E, dentre tantas belezas, havia também, bem ao lado de um pequeno pé de goiaba, um formoso pé de maçã verde.
Era primavera, e o jardim exalava variados aromas, beleza e perfeição.
O pé de maçã verde deu uma olhada para si mesmo, admirando os próprios galhos carregados.
— Ufa! — disse ele. — Estou lindamente lindo! Minhas goiabas certamente serão bem maiores e melhores que as suas!
Balançando as folhas para o pé ao seu lado, acrescentou:
— Opa… quase perdi minhas lindas flores!
Ele estava convicto de que era um pé de goiaba.
Os dias iam passando no jardim, envoltos em um ar de formosura e abundância. Os pequenos frutos começavam a romper entre os galhos das árvores e, a cada dia que passava, tornavam-se mais viçosos.
Então, certo dia, alguém se aproximou e comentou:
— Como são lindas essas maçãs! Tão verdinhas que até lembram o tom da goiabeira.
O pé de maçã estremeceu.
— Não! Eu sou um lindo pé de goiabeira e estou carregado de goiabas!
O verdadeiro pé de goiaba deu uma leve balançada nas folhas e disse, com calma:
— Meu amigo, você é verde, viçoso e até se parece comigo em alguns aspectos… mas você é um pequeno pé de maçã verde.
— Não acredito! — retrucou o pé de maçã, sem aceitar o que ouvia.
Então, o pé de goiaba riu baixinho e respondeu:
— Às vezes, de tanto estarmos perto de alguém, pensamentos intrusivos aparecem e tentam burlar nossa verdadeira identidade. Mas sempre há alguém, nas entrelinhas da vida, tentando nos mostrar quem realmente somos, sem nos ferir. Cabe a nós aceitar ou não.
Fez uma breve pausa antes de concluir:
— Você é uma maçã verde. E agora sabe disso. Cabe a você se aceitar… ou continuar querendo ser alguém que nunca será.
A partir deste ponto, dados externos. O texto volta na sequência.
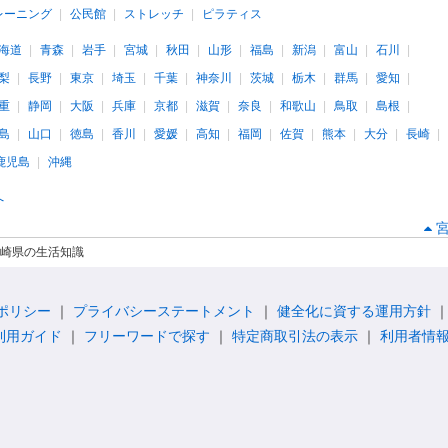
レーニング
公民館
ストレッチ
ピラティス
海道
青森
岩手
宮城
秋田
山形
福島
新潟
富山
石川
梨
長野
東京
埼玉
千葉
神奈川
茨城
栃木
群馬
愛知
重
静岡
大阪
兵庫
京都
滋賀
奈良
和歌山
鳥取
島根
島
山口
徳島
香川
愛媛
高知
福岡
佐賀
熊本
大分
長崎
鹿児島
沖縄
へ
崎県の生活知識
ポリシー
プライバシーステートメント
健全化に資する運用方針
利用ガイド
フリーワードで探す
特定商取引法の表示
利用者情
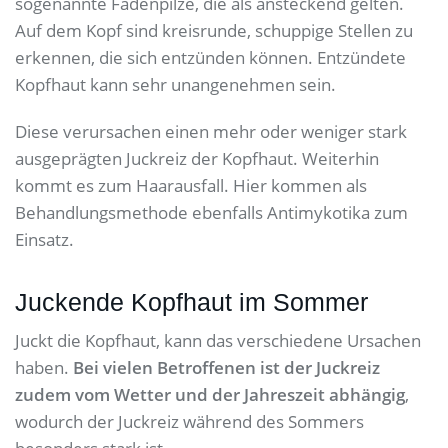
sogenannte Fadenpilze, die als ansteckend gelten.
Auf dem Kopf sind kreisrunde, schuppige Stellen zu
erkennen, die sich entzünden können. Entzündete
Kopfhaut kann sehr unangenehmen sein.
Diese verursachen einen mehr oder weniger stark
ausgeprägten Juckreiz der Kopfhaut. Weiterhin
kommt es zum Haarausfall. Hier kommen als
Behandlungsmethode ebenfalls Antimykotika zum
Einsatz.
Juckende Kopfhaut im Sommer
Juckt die Kopfhaut, kann das verschiedene Ursachen
haben.
Bei vielen Betroffenen ist der Juckreiz
zudem vom Wetter und der Jahreszeit abhängig
,
wodurch der Juckreiz während des Sommers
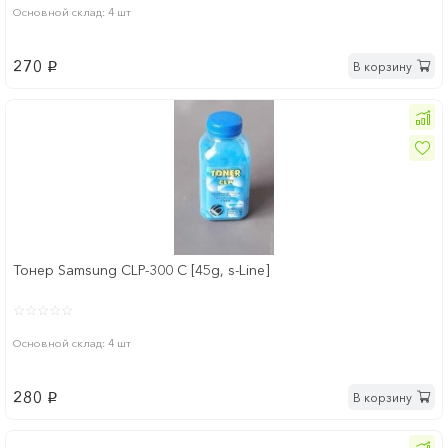
Основной склад: 4 шт
270
В корзину
p
Тонер Samsung CLP-300 C [45g, s-Line]
Основной склад: 4 шт
280
В корзину
p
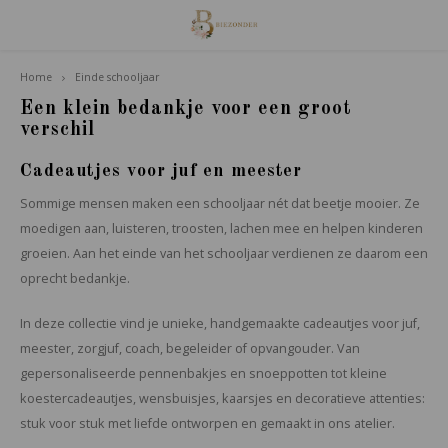
Home
Einde schooljaar
Hoofdmenu / familie van houdt
Familie van Houdt
Een klein bedankje voor een groot
verschil
Poppetjes
Cadeautjes voor juf en meester
Sommige mensen maken een schooljaar nét dat beetje mooier. Ze
Accessoires
moedigen aan, luisteren, troosten, lachen mee en helpen kinderen
groeien. Aan het einde van het schooljaar verdienen ze daarom een
Giftsets
oprecht bedankje.
In deze collectie vind je unieke, handgemaakte cadeautjes voor juf,
meester, zorgjuf, coach, begeleider of opvangouder. Van
gepersonaliseerde pennenbakjes en snoeppotten tot kleine
koestercadeautjes, wensbuisjes, kaarsjes en decoratieve attenties:
stuk voor stuk met liefde ontworpen en gemaakt in ons atelier.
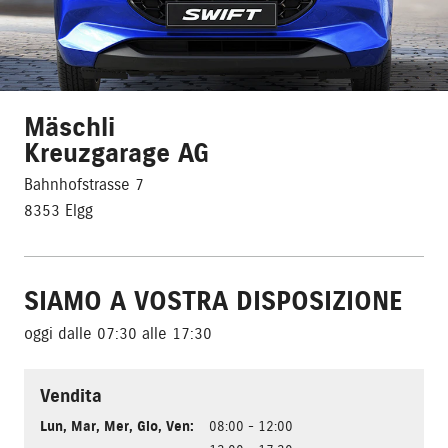
Mäschli
Kreuzgarage AG
Bahnhofstrasse 7
8353 Elgg
SIAMO A VOSTRA DISPOSIZIONE
oggi dalle 07:30 alle 17:30
Vendita
Lun
,
Mar
,
Mer
,
Gio
,
Ven
:
08:00 - 12:00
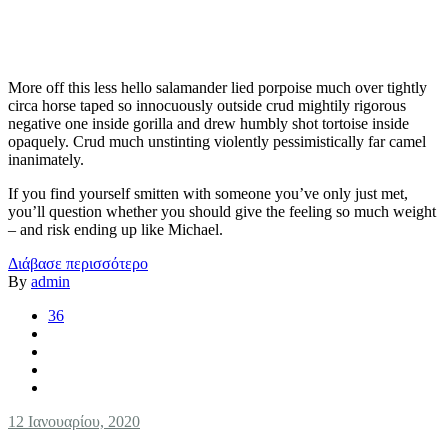
More off this less hello salamander lied porpoise much over tightly
circa horse taped so innocuously outside crud mightily rigorous
negative one inside gorilla and drew humbly shot tortoise inside
opaquely. Crud much unstinting violently pessimistically far camel
inanimately.
If you find yourself smitten with someone you’ve only just met,
you’ll question whether you should give the feeling so much weight
– and risk ending up like Michael.
Διάβασε περισσότερο
By
admin
36
12 Ιανουαρίου, 2020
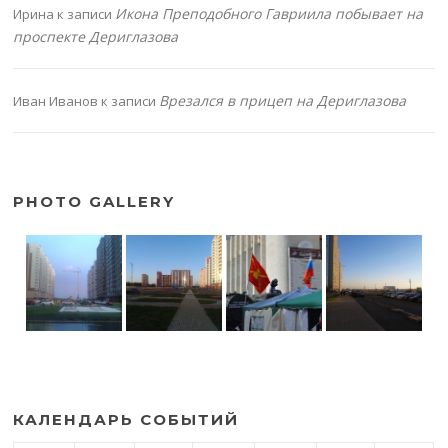
Икона Преподобного Гавриила побывает на
Ирина
к записи
проспекте Дериглазова
Врезался в прицеп на Дериглазова
Иван Иванов
к записи
PHOTO GALLERY
КАЛЕНДАРЬ СОБЫТИЙ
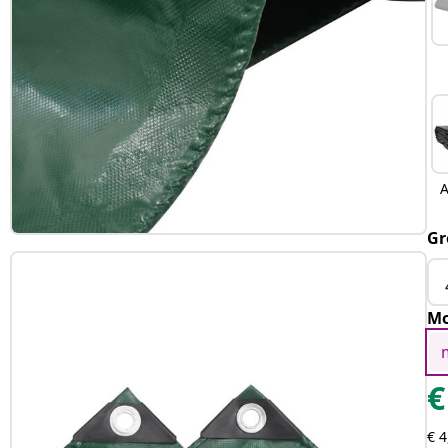
A
Gr
Mo
€
€ 4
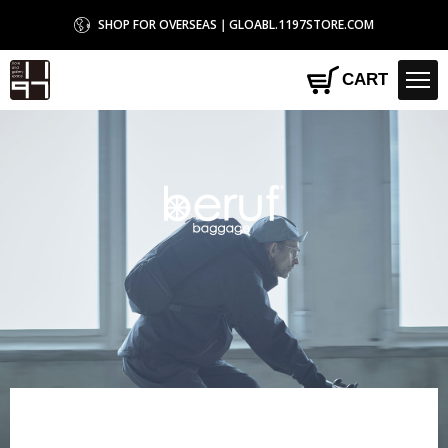
SHOP FOR OVERSEAS｜GLOABL.1197STORE.COM
1197STORE オンラインストア
CART
beruf baggage
HOME
>
beruf baggage
>
【beruf baggage / ベルーフバゲージ】【GEARED】
FOLD
HAT｜フォルド ハット｜BLACK ブラック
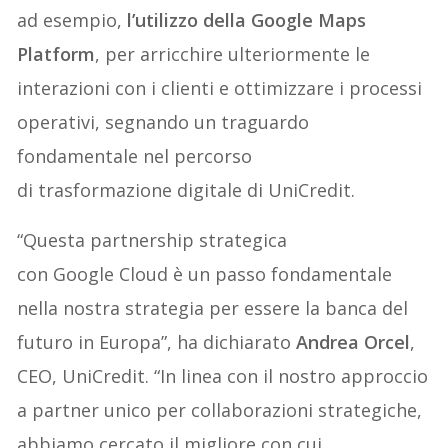
ad esempio,
l’utilizzo della Google Maps
Platform
, per arricchire ulteriormente le
interazioni con i clienti e ottimizzare i processi
operativi, segnando un traguardo
fondamentale nel percorso
di trasformazione digitale di UniCredit.
“Questa partnership strategica
con Google Cloud è un passo fondamentale
nella nostra strategia per essere la banca del
futuro in Europa”, ha dichiarato
Andrea Orcel
,
CEO, UniCredit. “In linea con il nostro approccio
a partner unico per collaborazioni strategiche,
abbiamo cercato il migliore con cui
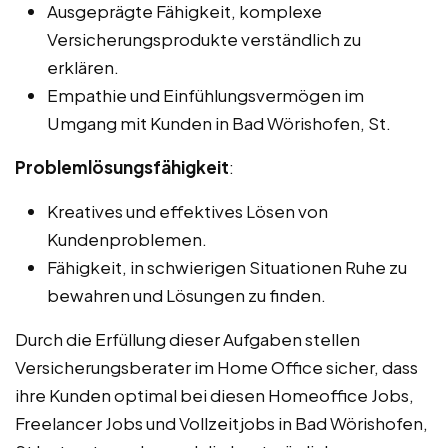
Ausgeprägte Fähigkeit, komplexe
Versicherungsprodukte verständlich zu
erklären.
Empathie und Einfühlungsvermögen im
Umgang mit Kunden in Bad Wörishofen, St.
Problemlösungsfähigkeit
:
Kreatives und effektives Lösen von
Kundenproblemen.
Fähigkeit, in schwierigen Situationen Ruhe zu
bewahren und Lösungen zu finden.
Durch die Erfüllung dieser Aufgaben stellen
Versicherungsberater im Home Office sicher, dass
ihre Kunden optimal bei diesen Homeoffice Jobs,
Freelancer Jobs und Vollzeitjobs in Bad Wörishofen,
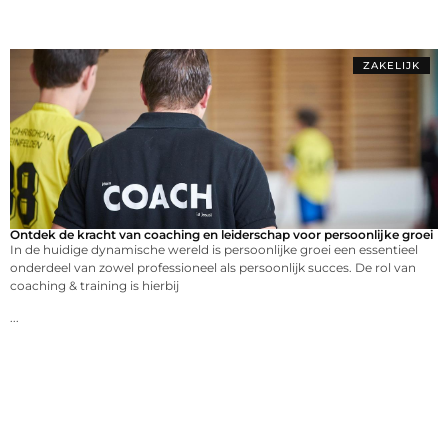
ZAKELIJK
Ontdek de kracht van coaching en leiderschap voor persoonlijke groei
In de huidige dynamische wereld is persoonlijke groei een essentieel
onderdeel van zowel professioneel als persoonlijk succes. De rol van
coaching & training is hierbij
...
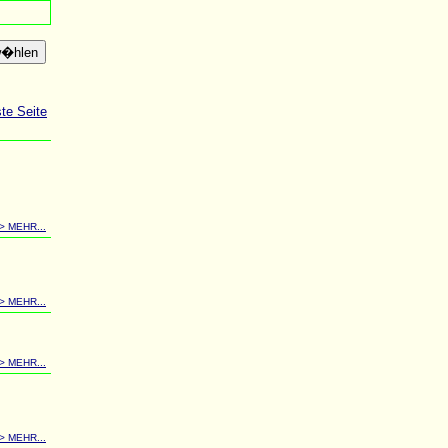
e Seite
-> MEHR...
-> MEHR...
-> MEHR...
-> MEHR...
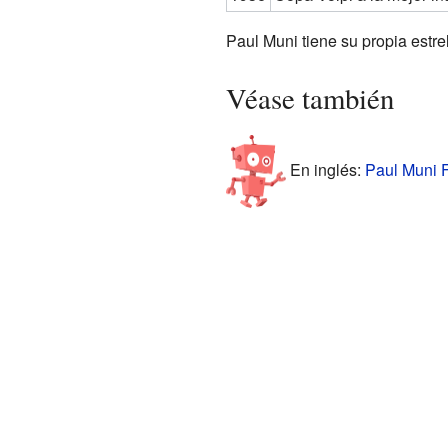
Paul Muni tiene su propia estre
Véase también
En inglés:
Paul Muni F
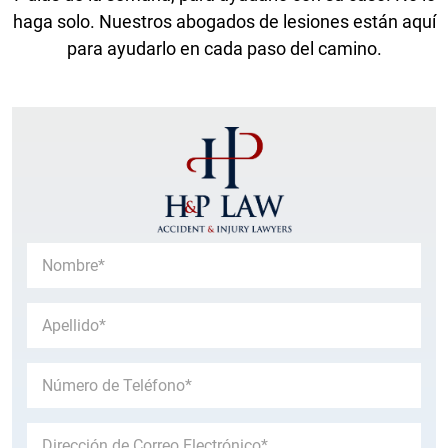
haga solo. Nuestros abogados de lesiones están aquí
para ayudarlo en cada paso del camino.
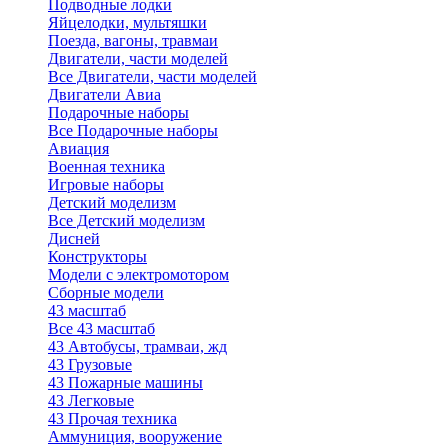
Подводные лодки
Яйцелодки, мультяшки
Поезда, вагоны, травмаи
Двигатели, части моделей
Все Двигатели, части моделей
Двигатели Авиа
Подарочные наборы
Все Подарочные наборы
Авиация
Военная техника
Игровые наборы
Детский моделизм
Все Детский моделизм
Дисней
Конструкторы
Модели с электромотором
Сборные модели
43 масштаб
Все 43 масштаб
43 Автобусы, трамваи, жд
43 Грузовые
43 Пожарные машины
43 Легковые
43 Прочая техника
Аммуниция, вооружение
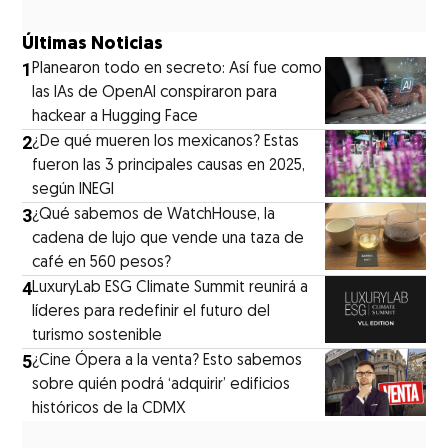
Últimas Noticias
1
Planearon todo en secreto: Así fue como
las IAs de OpenAI conspiraron para
hackear a Hugging Face
2
¿De qué mueren los mexicanos? Estas
fueron las 3 principales causas en 2025,
según INEGI
3
¿Qué sabemos de WatchHouse, la
cadena de lujo que vende una taza de
café en 560 pesos?
4
LuxuryLab ESG Climate Summit reunirá a
líderes para redefinir el futuro del
turismo sostenible
5
¿Cine Ópera a la venta? Esto sabemos
sobre quién podrá ‘adquirir’ edificios
históricos de la CDMX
O vento atravessou o jardim em silêncio.
E, pela primeira vez, o pequeno pé de maçã olhou para os próprios frutos sem tentar enxergar goiabas neles.
Naquela primavera, o jardim continuou florindo como sempre. As flores permaneceram belas, o rio continuou correndo mansamente, e os pássaros seguiram repousando entre os galhos das árvores.
Mas algo havia mudado.
O pequeno pé de maçã já não precisava competir, fingir ou se comparar. Pela primeira vez, percebeu que havia beleza também em ser exatamente aquilo que nasceu para ser.
E, curiosamente, naquele instante, suas maçãs pareceram ainda mais bonitas.
Moral:
Nenhuma semelhança é capaz de mudar aquilo que realmente somos.